2000: Born in the Aveyron region of France, after completing his apprenticeship Master Chef Cyril Lignac moved to Paris, where he began working at the Arpège alongside Alain Passard.

2001: He has been asked by the Pourcel brothers to come and work in their 3-star rated restaurant,  Le Jardin des Sens in Montpellier, then at La Compagnie des Comptoirs and La Maison Blanche in Paris.

2002: He joined up with Pastry Chef Pierre Hermé and was then appointed to work at the star-rated La Grande Cascade by Master Chef Alain Ducasse.

2004: He took over at the head of the kitchens in Parisian restaurant La Suite.

It was in this restaurant that one loyal patron persuaded him to take part in his first TV programme, “Oui Chef”, broadcast on M6. His love for his job and his success on television gave him the chance to open his own restaurant.
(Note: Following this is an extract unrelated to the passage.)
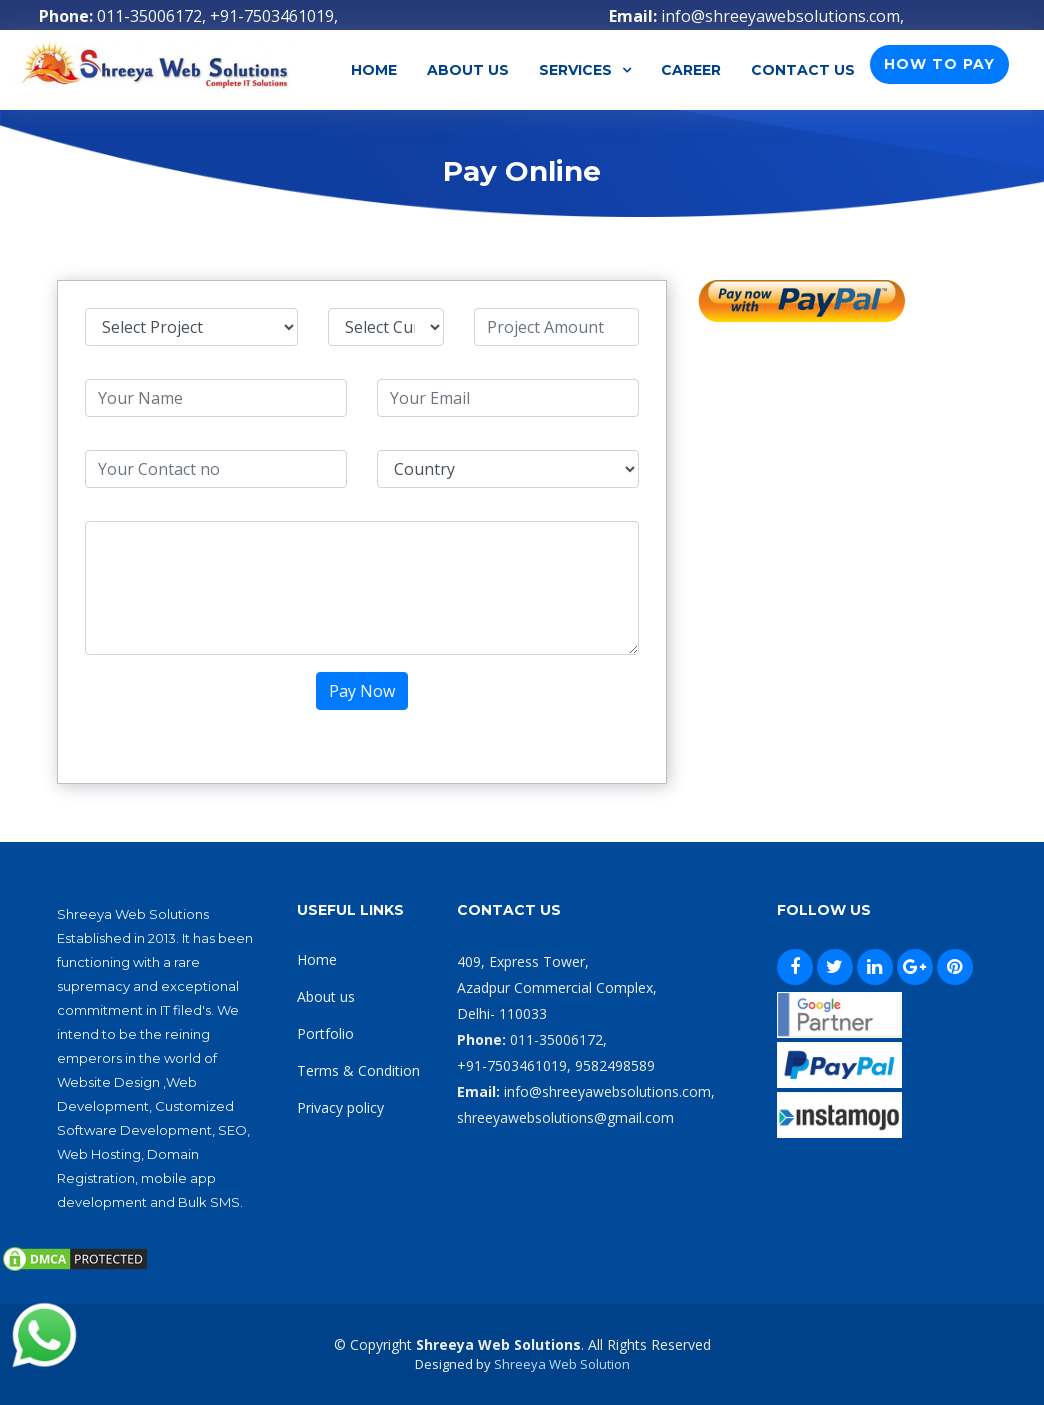 This screenshot has height=1405, width=1044. I want to click on About Us, so click(468, 70).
A few years later he was voted the country’s “Favourite Chef”, due in no small way to his engaging personality.

2005: He opened his own gourmet restaurant, Le Quinzième, where he elaborates on traditional French cooking by way of a very contemporary vision. He develops his creativity around noble produce and gormand dishes.

2008: He took the adventure one step further, taking over the Chardenoux bistro, these days listed as an historical monument. Here, he gives a new modern feel to country recipes which remind him very much of his early days in cooking, cuisine that smacks of sincerity and authenticity.

2011 : Following the success of Chardenoux, Chef Cyril Lignac offers cuisine bistro in Saint Germain area in a place full of history which he renamed the Chardenoux des Pres. The same year, he opened La Pâtisserie in collaboration with former Fauchon Pastry Chef, Benoit Couvrand.

2012 : Cyril Lignac received his first Michelin star for his gourmet restaurant Le Quinzième. At the same time, GQ Magazine recognized his entrepreneurial spirit and his talent for sharing simple pleasures when they named him “Chef of the Year”. 

2013 : Chef Cyril Lignac follows his sweet journey by opening a new pastry shop in Paris.